__Task description__. Line by line, copy out the data below exactly.

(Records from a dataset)

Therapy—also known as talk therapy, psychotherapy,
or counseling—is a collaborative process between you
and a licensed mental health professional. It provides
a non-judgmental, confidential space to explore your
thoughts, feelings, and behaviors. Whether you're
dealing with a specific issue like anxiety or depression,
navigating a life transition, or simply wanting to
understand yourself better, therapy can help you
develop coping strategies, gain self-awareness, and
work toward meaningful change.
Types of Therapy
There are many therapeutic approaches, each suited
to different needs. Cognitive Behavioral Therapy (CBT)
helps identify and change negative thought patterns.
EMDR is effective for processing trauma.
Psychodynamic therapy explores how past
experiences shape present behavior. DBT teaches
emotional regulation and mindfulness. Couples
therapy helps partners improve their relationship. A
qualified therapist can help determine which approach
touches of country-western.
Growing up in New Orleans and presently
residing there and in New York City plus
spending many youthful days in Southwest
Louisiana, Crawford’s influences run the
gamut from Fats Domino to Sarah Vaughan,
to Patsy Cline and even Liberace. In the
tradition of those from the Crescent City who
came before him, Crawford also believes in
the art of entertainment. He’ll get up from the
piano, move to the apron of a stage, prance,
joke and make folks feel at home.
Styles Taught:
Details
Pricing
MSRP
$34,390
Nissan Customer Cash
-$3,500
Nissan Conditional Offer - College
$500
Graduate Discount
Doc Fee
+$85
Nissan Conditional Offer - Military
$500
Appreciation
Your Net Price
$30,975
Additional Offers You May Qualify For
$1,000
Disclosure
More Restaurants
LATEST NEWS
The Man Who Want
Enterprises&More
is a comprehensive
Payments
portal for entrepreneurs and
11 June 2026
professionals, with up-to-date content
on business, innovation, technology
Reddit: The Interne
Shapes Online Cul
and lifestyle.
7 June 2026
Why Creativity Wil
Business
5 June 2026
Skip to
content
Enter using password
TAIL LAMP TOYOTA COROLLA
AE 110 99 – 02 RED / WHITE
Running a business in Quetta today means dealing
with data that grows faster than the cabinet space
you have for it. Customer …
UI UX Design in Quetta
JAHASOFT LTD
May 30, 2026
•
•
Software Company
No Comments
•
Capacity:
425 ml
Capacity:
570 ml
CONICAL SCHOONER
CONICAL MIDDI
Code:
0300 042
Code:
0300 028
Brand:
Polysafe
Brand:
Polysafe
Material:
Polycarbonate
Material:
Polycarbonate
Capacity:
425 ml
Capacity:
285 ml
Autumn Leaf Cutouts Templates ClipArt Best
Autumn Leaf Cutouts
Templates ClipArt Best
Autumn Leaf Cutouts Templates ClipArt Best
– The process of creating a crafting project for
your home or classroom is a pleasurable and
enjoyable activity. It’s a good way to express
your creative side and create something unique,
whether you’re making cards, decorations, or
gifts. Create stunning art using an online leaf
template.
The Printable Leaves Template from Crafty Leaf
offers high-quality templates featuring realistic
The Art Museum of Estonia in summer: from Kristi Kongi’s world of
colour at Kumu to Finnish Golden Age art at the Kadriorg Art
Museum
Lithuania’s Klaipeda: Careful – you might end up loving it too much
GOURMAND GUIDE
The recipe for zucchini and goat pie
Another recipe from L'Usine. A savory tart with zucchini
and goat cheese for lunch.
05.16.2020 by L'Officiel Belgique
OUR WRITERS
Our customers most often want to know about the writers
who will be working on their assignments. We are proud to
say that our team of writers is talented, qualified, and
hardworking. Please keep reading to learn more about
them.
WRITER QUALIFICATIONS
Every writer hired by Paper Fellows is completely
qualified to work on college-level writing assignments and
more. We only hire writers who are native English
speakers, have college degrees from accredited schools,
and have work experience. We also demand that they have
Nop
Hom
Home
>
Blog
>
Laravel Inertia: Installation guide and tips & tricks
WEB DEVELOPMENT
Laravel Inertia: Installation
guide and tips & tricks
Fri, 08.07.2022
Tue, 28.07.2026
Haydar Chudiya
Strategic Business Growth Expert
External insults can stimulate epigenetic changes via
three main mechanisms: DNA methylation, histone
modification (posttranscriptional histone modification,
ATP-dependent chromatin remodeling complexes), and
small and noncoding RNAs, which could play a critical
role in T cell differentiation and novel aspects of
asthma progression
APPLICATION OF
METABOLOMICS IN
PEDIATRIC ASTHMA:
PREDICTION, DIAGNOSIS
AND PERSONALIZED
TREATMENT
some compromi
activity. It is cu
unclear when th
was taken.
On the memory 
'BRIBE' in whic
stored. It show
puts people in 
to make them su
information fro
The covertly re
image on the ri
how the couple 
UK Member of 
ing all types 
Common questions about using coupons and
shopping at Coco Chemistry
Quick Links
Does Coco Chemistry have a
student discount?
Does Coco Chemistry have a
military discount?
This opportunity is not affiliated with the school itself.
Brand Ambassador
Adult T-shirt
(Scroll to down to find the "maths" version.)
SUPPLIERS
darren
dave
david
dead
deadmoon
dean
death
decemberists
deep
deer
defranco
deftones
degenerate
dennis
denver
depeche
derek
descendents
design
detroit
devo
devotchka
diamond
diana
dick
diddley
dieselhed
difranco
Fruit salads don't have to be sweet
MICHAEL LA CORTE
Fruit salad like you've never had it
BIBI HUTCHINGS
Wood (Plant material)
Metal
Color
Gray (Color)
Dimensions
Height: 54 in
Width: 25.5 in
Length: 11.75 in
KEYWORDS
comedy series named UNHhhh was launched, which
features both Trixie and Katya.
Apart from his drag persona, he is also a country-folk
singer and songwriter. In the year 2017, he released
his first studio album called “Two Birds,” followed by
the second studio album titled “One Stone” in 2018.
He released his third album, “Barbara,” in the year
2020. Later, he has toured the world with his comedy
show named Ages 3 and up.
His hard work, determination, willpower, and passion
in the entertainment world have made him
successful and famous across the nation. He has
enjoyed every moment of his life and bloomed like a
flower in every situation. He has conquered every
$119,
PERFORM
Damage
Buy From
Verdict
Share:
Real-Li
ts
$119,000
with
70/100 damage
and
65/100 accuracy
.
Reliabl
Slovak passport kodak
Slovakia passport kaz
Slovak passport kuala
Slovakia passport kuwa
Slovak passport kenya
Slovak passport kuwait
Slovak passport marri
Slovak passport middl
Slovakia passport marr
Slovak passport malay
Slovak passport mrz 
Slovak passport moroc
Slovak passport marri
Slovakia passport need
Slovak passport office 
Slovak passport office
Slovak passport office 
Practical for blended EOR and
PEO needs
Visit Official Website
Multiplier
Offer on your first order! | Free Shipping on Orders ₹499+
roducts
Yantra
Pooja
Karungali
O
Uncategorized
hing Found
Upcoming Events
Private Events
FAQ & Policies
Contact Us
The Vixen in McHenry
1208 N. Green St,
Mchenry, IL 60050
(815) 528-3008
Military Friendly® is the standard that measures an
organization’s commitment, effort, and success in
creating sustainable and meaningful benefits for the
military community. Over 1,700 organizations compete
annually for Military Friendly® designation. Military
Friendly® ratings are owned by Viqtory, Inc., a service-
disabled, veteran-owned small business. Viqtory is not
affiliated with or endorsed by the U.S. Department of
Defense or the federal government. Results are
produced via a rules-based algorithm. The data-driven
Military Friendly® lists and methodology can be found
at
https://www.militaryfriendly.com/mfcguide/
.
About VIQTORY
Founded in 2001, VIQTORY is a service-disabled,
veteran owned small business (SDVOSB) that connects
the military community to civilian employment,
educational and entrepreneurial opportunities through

__Answer to the problem__.
Therapy—also known as talk therapy, psychotherapy,
or counseling—is a collaborative process between you
and a licensed mental health professional. It provides
a non-judgmental, confidential space to explore your
thoughts, feelings, and behaviors. Whether you're
dealing with a specific issue like anxiety or depression,
navigating a life transition, or simply wanting to
understand yourself better, therapy can help you
develop coping strategies, gain self-awareness, and
work toward meaningful change.
Types of Therapy
There are many therapeutic approaches, each suited
to different needs. Cognitive Behavioral Therapy (CBT)
helps identify and change negative thought patterns.
EMDR is effective for processing trauma.
Psychodynamic therapy explores how past
experiences shape present behavior. DBT teaches
emotional regulation and mindfulness. Couples
therapy helps partners improve their relationship. A
qualified therapist can help determine which approach
touches of country-western.
Growing up in New Orleans and presently
residing there and in New York City plus
spending many youthful days in Southwest
Louisiana, Crawford’s influences run the
gamut from Fats Domino to Sarah Vaughan,
to Patsy Cline and even Liberace. In the
tradition of those from the Crescent City who
came before him, Crawford also believes in
the art of entertainment. He’ll get up from the
piano, move to the apron of a stage, prance,
joke and make folks feel at home.
Styles Taught:
Details
Pricing
MSRP
$34,390
Nissan Customer Cash
-$3,500
Nissan Conditional Offer - College
$500
Graduate Discount
Doc Fee
+$85
Nissan Conditional Offer - Military
$500
Appreciation
Your Net Price
$30,975
Additional Offers You May Qualify For
$1,000
Disclosure
More Restaurants
LATEST NEWS
The Man Who Want
Enterprises&More
is a comprehensive
Payments
portal for entrepreneurs and
11 June 2026
professionals, with up-to-date content
on business, innovation, technology
Reddit: The Interne
Shapes Online Cul
and lifestyle.
7 June 2026
Why Creativity Wil
Business
5 June 2026
Skip to
content
Enter using password
TAIL LAMP TOYOTA COROLLA
AE 110 99 – 02 RED / WHITE
Running a business in Quetta today means dealing
with data that grows faster than the cabinet space
you have for it. Customer …
UI UX Design in Quetta
JAHASOFT LTD
May 30, 2026
•
•
Software Company
No Comments
•
Capacity:
425 ml
Capacity:
570 ml
CONICAL SCHOONER
CONICAL MIDDI
Code:
0300 042
Code:
0300 028
Brand:
Polysafe
Brand:
Polysafe
Material:
Polycarbonate
Material:
Polycarbonate
Capacity:
425 ml
Capacity:
285 ml
Autumn Leaf Cutouts Templates ClipArt Best
Autumn Leaf Cutouts
Templates ClipArt Best
Autumn Leaf Cutouts Templates ClipArt Best
– The process of creating a crafting project for
your home or classroom is a pleasurable and
enjoyable activity. It’s a good way to express
your creative side and create something unique,
whether you’re making cards, decorations, or
gifts. Create stunning art using an online leaf
template.
The Printable Leaves Template from Crafty Leaf
offers high-quality templates featuring realistic
The Art Museum of Estonia in summer: from Kristi Kongi’s world of
colour at Kumu to Finnish Golden Age art at the Kadriorg Art
Museum
Lithuania’s Klaipeda: Careful – you might end up loving it too much
GOURMAND GUIDE
The recipe for zucchini and goat pie
Another recipe from L'Usine. A savory tart with zucchini
and goat cheese for lunch.
05.16.2020 by L'Officiel Belgique
OUR WRITERS
Our customers most often want to know about the writers
who will be working on their assignments. We are proud to
say that our team of writers is talented, qualified, and
hardworking. Please keep reading to learn more about
them.
WRITER QUALIFICATIONS
Every writer hired by Paper Fellows is completely
qualified to work on college-level writing assignments and
more. We only hire writers who are native English
speakers, have college degrees from accredited schools,
and have work experience. We also demand that they have
Nop
Hom
Home
>
Blog
>
Laravel Inertia: Installation guide and tips & tricks
WEB DEVELOPMENT
Laravel Inertia: Installation
guide and tips & tricks
Fri, 08.07.2022
Tue, 28.07.2026
Haydar Chudiya
Strategic Business Growth Expert
External insults can stimulate epigenetic changes via
three main mechanisms: DNA methylation, histone
modification (posttranscriptional histone modification,
ATP-dependent chromatin remodeling complexes), and
small and noncoding RNAs, which could play a critical
role in T cell differentiation and novel aspects of
asthma progression
APPLICATION OF
METABOLOMICS IN
PEDIATRIC ASTHMA:
PREDICTION, DIAGNOSIS
AND PERSONALIZED
TREATMENT
some compromi
activity. It is cu
unclear when th
was taken.
On the memory 
'BRIBE' in whic
stored. It show
puts people in 
to make them su
information fro
The covertly re
image on the ri
how the couple 
UK Member of 
ing all types 
Common questions about using coupons and
shopping at Coco Chemistry
Quick Links
Does Coco Chemistry have a
student discount?
Does Coco Chemistry have a
military discount?
This opportunity is not affiliated with the school itself.
Brand Ambassador
Adult T-shirt
(Scroll to down to find the "maths" version.)
SUPPLIERS
darren
dave
david
dead
deadmoon
dean
death
decemberists
deep
deer
defranco
deftones
degenerate
dennis
denver
depeche
derek
descendents
design
detroit
devo
devotchka
diamond
diana
dick
diddley
dieselhed
difranco
Fruit salads don't have to be sweet
MICHAEL LA CORTE
Fruit salad like you've never had it
BIBI HUTCHINGS
Wood (Plant material)
Metal
Color
Gray (Color)
Dimensions
Height: 54 in
Width: 25.5 in
Length: 11.75 in
KEYWORDS
comedy series named UNHhhh was launched, which
features both Trixie and Katya.
Apart from his drag persona, he is also a country-folk
singer and songwriter. In the year 2017, he released
his first studio album called “Two Birds,” followed by
the second studio album titled “One Stone” in 2018.
He released his third album, “Barbara,” in the year
2020. Later, he has toured the world with his comedy
show named Ages 3 and up.
His hard work, determination, willpower, and passion
in the entertainment world have made him
successful and famous across the nation. He has
enjoyed every moment of his life and bloomed like a
flower in every situation. He has conquered every
$119,
PERFORM
Damage
Buy From
Verdict
Share:
Real-Li
ts
$119,000
with
70/100 damage
and
65/100 accuracy
.
Reliabl
Slovak passport kodak
Slovakia passport kaz
Slovak passport kuala
Slovakia passport kuwa
Slovak passport kenya
Slovak passport kuwait
Slovak passport marri
Slovak passport middl
Slovakia passport marr
Slovak passport malay
Slovak passport mrz 
Slovak passport moroc
Slovak passport marri
Slovakia passport need
Slovak passport office 
Slovak passport office
Slovak passport office 
Practical for blended EOR and
PEO needs
Visit Official Website
Multiplier
Offer on your first order! | Free Shipping on Orders ₹499+
roducts
Yantra
Pooja
Karungali
O
Uncategorized
hing Found
Upcoming Events
Private Events
FAQ & Policies
Contact Us
The Vixen in McHenry
1208 N. Green St,
Mchenry, IL 60050
(815) 528-3008
Military Friendly® is the standard that measures an
organization’s commitment, effort, and success in
creating sustainable and meaningful benefits for the
military community. Over 1,700 organizations compete
annually for Military Friendly® designation. Military
Friendly® ratings are owned by Viqtory, Inc., a service-
disabled, veteran-owned small business. Viqtory is not
affiliated with or endorsed by the U.S. Department of
Defense or the federal government. Results are
produced via a rules-based algorithm. The data-driven
Military Friendly® lists and methodology can be found
at
https://www.militaryfriendly.com/mfcguide/
.
About VIQTORY
Founded in 2001, VIQTORY is a service-disabled,
veteran owned small business (SDVOSB) that connects
the military community to civilian employment,
educational and entrepreneurial opportunities through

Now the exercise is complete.